■ **WHAT IS EXPECTED**: The reply must consist of one number: how many lines of the data include the word "Zaškrtněte".

■ **THE INPUT**:
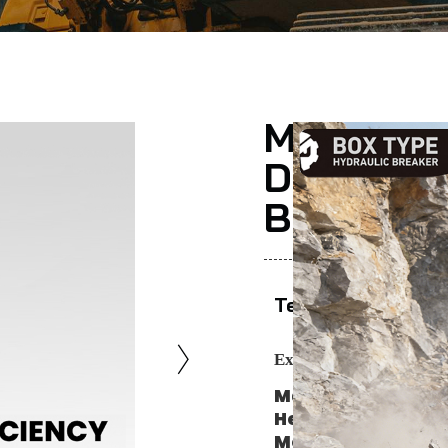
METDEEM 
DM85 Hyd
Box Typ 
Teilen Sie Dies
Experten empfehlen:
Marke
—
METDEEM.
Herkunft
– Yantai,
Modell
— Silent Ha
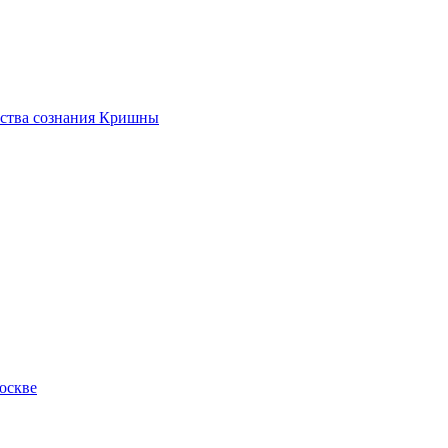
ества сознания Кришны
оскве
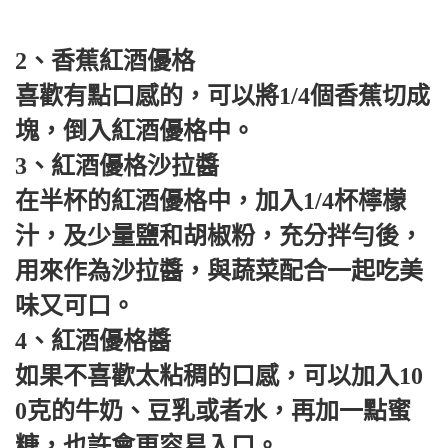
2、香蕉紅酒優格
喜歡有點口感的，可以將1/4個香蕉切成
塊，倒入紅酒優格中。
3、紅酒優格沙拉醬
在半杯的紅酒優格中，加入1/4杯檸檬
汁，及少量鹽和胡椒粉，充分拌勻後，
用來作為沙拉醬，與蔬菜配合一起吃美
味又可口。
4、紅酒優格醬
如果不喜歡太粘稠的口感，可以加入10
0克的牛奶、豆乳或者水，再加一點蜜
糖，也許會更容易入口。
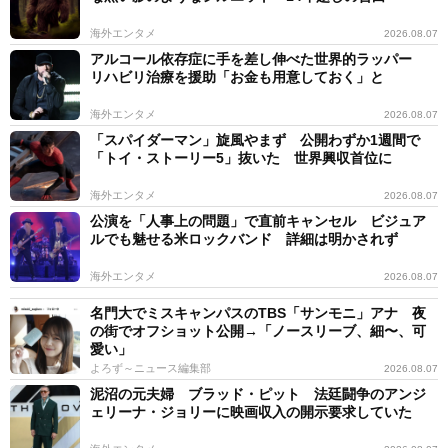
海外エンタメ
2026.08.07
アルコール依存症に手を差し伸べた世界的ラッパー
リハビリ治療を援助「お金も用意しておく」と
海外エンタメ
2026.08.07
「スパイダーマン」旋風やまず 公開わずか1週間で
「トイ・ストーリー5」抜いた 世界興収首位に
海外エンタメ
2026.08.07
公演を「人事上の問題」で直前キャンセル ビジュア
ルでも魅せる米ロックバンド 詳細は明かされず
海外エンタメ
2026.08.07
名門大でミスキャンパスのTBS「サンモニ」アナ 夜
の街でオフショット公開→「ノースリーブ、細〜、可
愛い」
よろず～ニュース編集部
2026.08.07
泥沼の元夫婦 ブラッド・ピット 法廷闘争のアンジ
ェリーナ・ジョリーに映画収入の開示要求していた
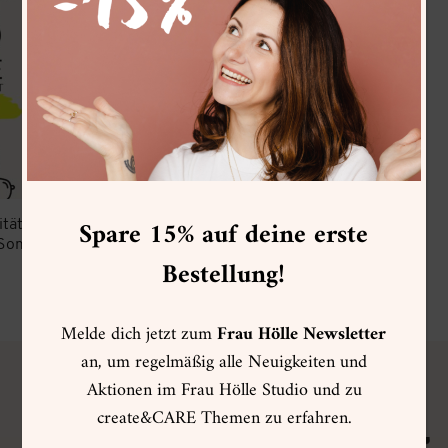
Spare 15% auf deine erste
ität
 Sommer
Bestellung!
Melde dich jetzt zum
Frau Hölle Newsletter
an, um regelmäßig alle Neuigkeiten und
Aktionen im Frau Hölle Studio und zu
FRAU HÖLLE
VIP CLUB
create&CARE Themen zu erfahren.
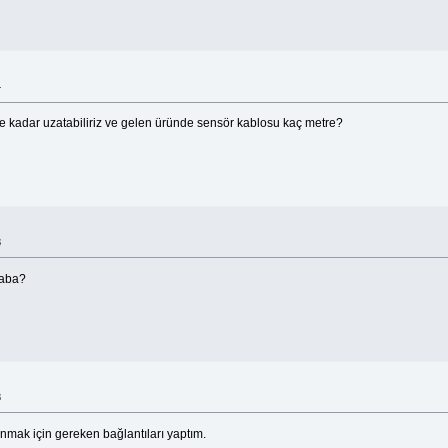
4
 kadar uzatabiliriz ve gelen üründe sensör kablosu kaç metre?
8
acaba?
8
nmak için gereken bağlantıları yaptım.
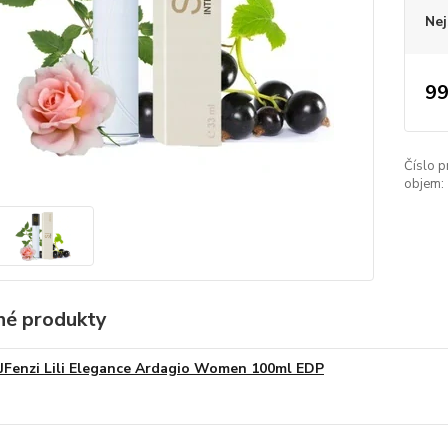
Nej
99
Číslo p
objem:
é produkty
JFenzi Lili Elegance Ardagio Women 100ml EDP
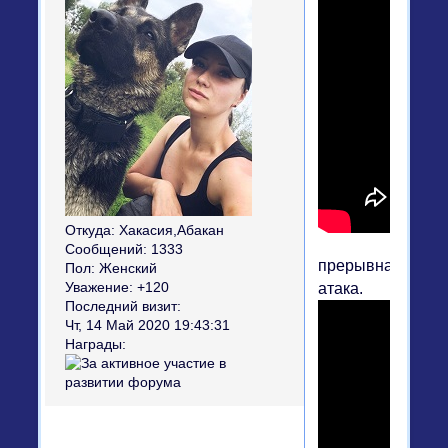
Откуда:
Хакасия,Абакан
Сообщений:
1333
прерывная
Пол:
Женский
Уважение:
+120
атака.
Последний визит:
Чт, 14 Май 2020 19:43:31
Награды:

--

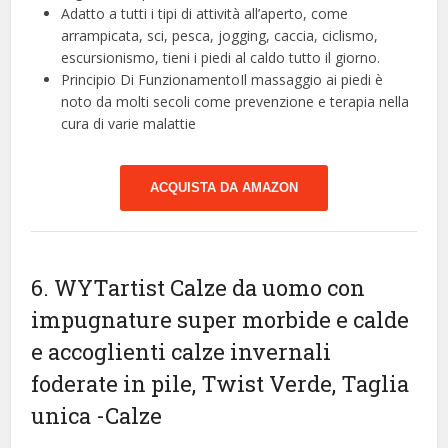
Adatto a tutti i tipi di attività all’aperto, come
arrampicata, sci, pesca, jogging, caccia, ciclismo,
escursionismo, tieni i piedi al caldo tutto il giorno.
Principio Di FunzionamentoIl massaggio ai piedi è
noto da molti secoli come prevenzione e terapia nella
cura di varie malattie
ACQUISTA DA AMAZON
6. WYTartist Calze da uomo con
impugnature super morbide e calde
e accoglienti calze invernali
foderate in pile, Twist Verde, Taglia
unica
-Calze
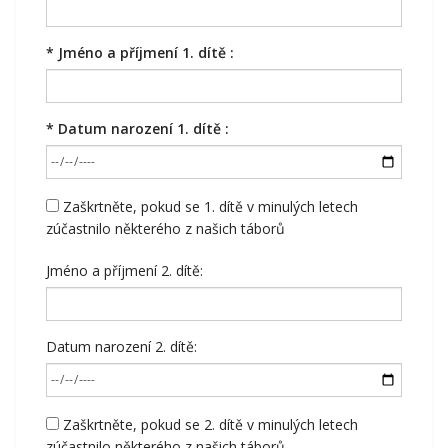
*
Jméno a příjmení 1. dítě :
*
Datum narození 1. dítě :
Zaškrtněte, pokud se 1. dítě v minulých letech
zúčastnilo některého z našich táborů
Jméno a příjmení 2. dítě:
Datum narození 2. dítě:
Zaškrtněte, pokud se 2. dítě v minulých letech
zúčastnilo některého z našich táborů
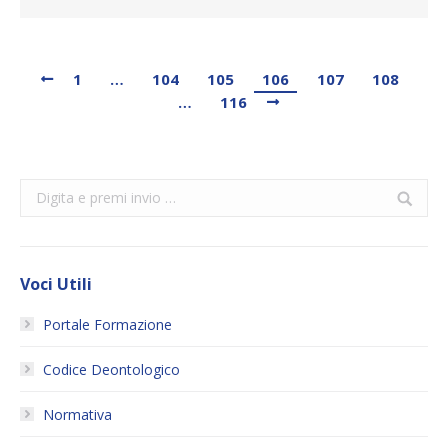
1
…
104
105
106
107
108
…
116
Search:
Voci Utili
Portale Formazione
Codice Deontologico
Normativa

■ **SOLUTION TO THE PROBLEM**: 2